De mécanicien à directeur d’équipe MotoZoo en World Supersport. L’histoire de Fabio Uccelli est un concentré de passion, d’abnégation, de ténacité et de rêve. Les rêves d’un garçon qui à 17 ans a tout lâché pour partir en Belgique travailler comme assistant mécanicien pour l’équipe Alstare et depuis quelques années à la tête du Motozoo Racing Junior Team Kawasaki. Cette année, il participera aux courses européennes du Championnat du Monde Supersport avec l’Anglais Tom Booth-Amos et avec le jeune Australien Luke Power. L’équipe a son département course à Mercate, près de Monza.
“Je suis vraiment parti de zéro – dit Fabio Uccelli à Corsedimoto – J’ai toujours été passionné de motos. Je suis allé à l’école professionnelle mais mon rêve était de travailler dans le garage et d’aller aux courses en tant que mécanicien. J’ai eu la chance de pouvoir apprendre le métier avec Peppo Russo, entraîneur historique de Suzuki Alstare. Un jour, quand j’avais 17 ans, je travaillais dans l’atelier de Russo et les dirigeants de l’équipe Suzuki, la meilleure équipe du Championnat du Monde Superbike, sont arrivés de Belgique”.
Et le match décisif ?
« Je travaillais tranquillement quand ils m’ont vu au travail et m’ont demandé si je voulais aller en Belgique pour travailler pour eux. Je ne connaissais pas un mot d’anglais ou de français, je n’avais jamais vécu seul mais j’ai dit oui tout de suite. Et donc je suis allé travailler dans l’équipe d’Alstare. J’étais assistant mécanicien pour Lavilla et mécanicien pour Michel Fabrizio qui a remporté le titre Stock. Entre autres choses, Pirovano m’avait donné une grosse main dont je me souviens avec beaucoup d’affection ».
Alors qu’avez-vous fait ?
« J’ai travaillé en Belgique pendant trois ans en devenant également ingénieur et chef technicien. Ce fut une expérience extrêmement formatrice qui m’a appris une méthode de travail et en plus j’ai appris quelques langues. En Belgique, par contre, j’étais seul à la maison, il faisait mauvais temps : je n’aimais pas ça. Je suis rentré chez moi et j’ai commencé à travailler pour diverses équipes italiennes telles que Celani, DFX et d’autres. En 2011, j’ai tout abandonné et j’ai ouvert une boutique de vêtements moto avec un petit atelier. En 2015, j’ai pris une Kawasaki et je l’ai mise sur Facebook. Un pilote amateur me propose de courir avec et me convainc de retourner travailler sur la piste, en partant de Motoestate”.

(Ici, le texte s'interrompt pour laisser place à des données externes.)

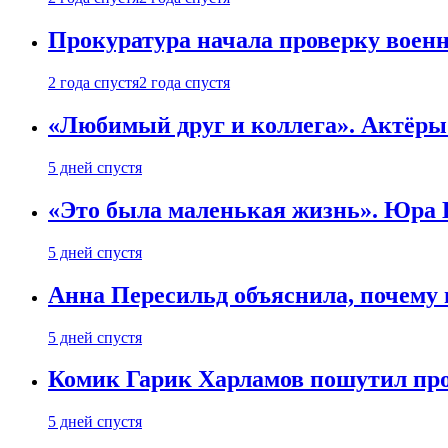
Прокуратура начала проверку воен
2 года спустя
2 года спустя
«Любимый друг и коллега». Актёры
5 дней спустя
«Это была маленькая жизнь». Юра Б
5 дней спустя
Анна Пересильд объяснила, почему 
5 дней спустя
Комик Гарик Харламов пошутил про
5 дней спустя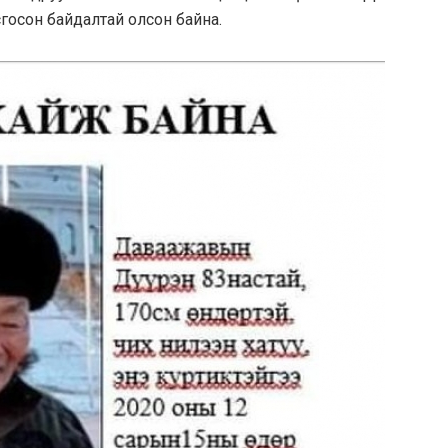
госон байдалтай олсон байна.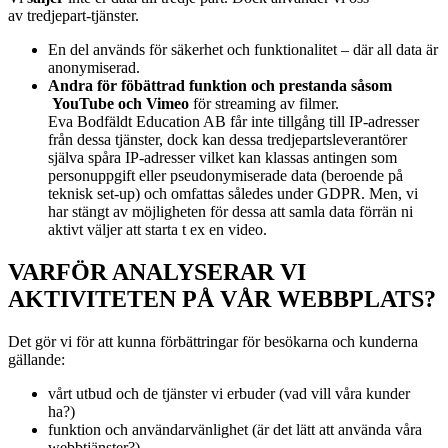
av
tredjepart-tjänster.
En del används för säkerhet och funktionalitet – där all data är
anonymiserad.
Andra för föbättrad funktion och prestanda såsom
YouTube och Vimeo
för streaming av filmer.
Eva Bodfäldt Education AB får inte tillgång till IP-adresser
från dessa tjänster, dock kan dessa tredjepartsleverantörer
själva spåra IP-adresser vilket kan klassas antingen som
personuppgift eller pseudonymiserade data (beroende på
teknisk set-up) och omfattas således under GDPR. Men, vi
har stängt av möjligheten för dessa att samla data förrän ni
aktivt väljer att starta t ex en video.
VARFÖR ANALYSERAR VI
AKTIVITETEN PÅ VÅR WEBBPLATS?
Det gör vi för att kunna förbättringar för besökarna och kunderna
gällande:
vårt utbud och de tjänster vi erbuder (vad vill våra kunder
ha?)
funktion och användarvänlighet (är det lätt att använda våra
webbtjänster?)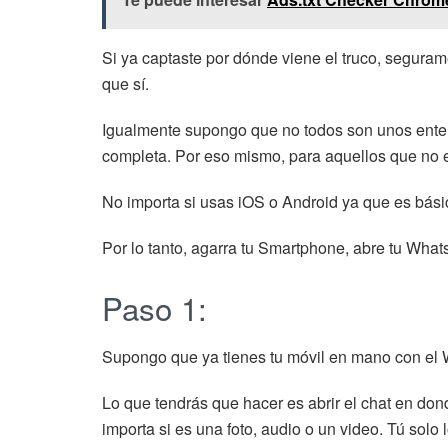
Si ya captaste por dónde viene el truco, seguram
que sí.
Igualmente supongo que no todos son unos enten
completa. Por eso mismo, para aquellos que no e
No importa si usas iOS o Android ya que es bá
Por lo tanto, agarra tu Smartphone, abre tu What
Paso 1:
Supongo que ya tienes tu móvil en mano con el W
Lo que tendrás que hacer es abrir el chat en do
importa si es una foto, audio o un video. Tú solo 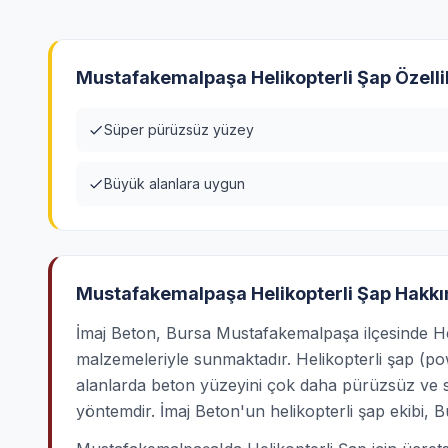
Mustafakemalpaşa Helikopterli Şap Özellik
Süper pürüzsüz yüzey
Büyük alanlara uygun
Mustafakemalpaşa Helikopterli Şap Hakk
İmaj Beton, Bursa Mustafakemalpaşa ilçesinde Heli
malzemeleriyle sunmaktadır. Helikopterli şap (pow
alanlarda beton yüzeyini çok daha pürüzsüz ve se
yöntemdir. İmaj Beton'un helikopterli şap ekibi, 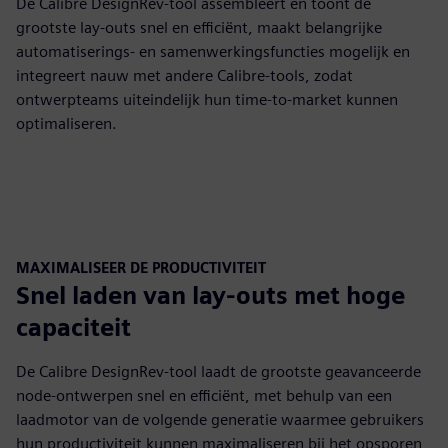
De Calibre DesignRev-tool assembleert en toont de
grootste lay-outs snel en efficiënt, maakt belangrijke
automatiserings- en samenwerkingsfuncties mogelijk en
integreert nauw met andere Calibre-tools, zodat
ontwerpteams uiteindelijk hun time-to-market kunnen
optimaliseren.
MAXIMALISEER DE PRODUCTIVITEIT
Snel laden van lay-outs met hoge
capaciteit
De Calibre DesignRev-tool laadt de grootste geavanceerde
node-ontwerpen snel en efficiënt, met behulp van een
laadmotor van de volgende generatie waarmee gebruikers
hun productiviteit kunnen maximaliseren bij het opsporen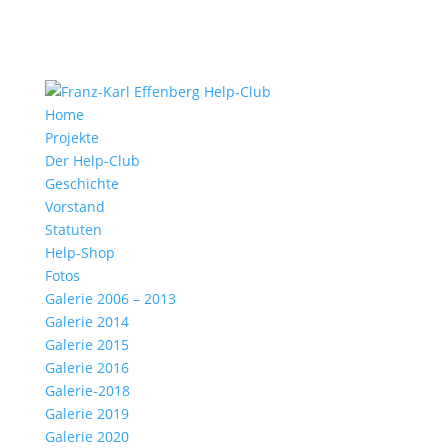
Home
Projekte
Der Help-Club
Geschichte
Vorstand
Statuten
Help-Shop
Fotos
Galerie 2006 – 2013
Galerie 2014
Galerie 2015
Galerie 2016
Galerie-2018
Galerie 2019
Galerie 2020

Avez-vous déjà pensé à créer une équipe ?
“Absolument. Motozoo était simplement le nom de ma boutique. J’avais l’habitude d’aller aux courses avec mon camping-car personnel qui avait un porte-moto derrière. En 2018 je suis arrivé au CIV Superbike avec Claudio Corti, puis j’ai fait la R1 Cup avec Perotti et Massei, j’ai aligné 6 japonais au CIV puis avec Motozoo nous avons terminé deuxième au National Trophy 1000 avec Perotti et une moto faite maison… Nous avons recueilli de belles satisfactions. Au bout d’un moment, je me suis lassé des courses en Italie et j’ai voulu passer au World Supersport et je l’ai fait avec Kawasaki. Au départ j’ai misé sur Michel Fabrizio car je voulais un pilote très expérimenté plus un garçon japonais. Malheureusement l’année dernière, nous n’avions pas les meilleurs pilotes et les résultats n’étaient pas les meilleurs. À la fin de la saison, j’ai décidé de parier sur Booth-Amos protagoniste des trois dernières manches de la saison, culminant à la huitième place en Australie à Phillip Island“.
Des objectifs pour 2023 ?
“Essayer de remporter le titre européen avec Booth-Amos e aider à faire grandir Luke Power, un garçon australien ayant de l’expérience en Motoamerica ».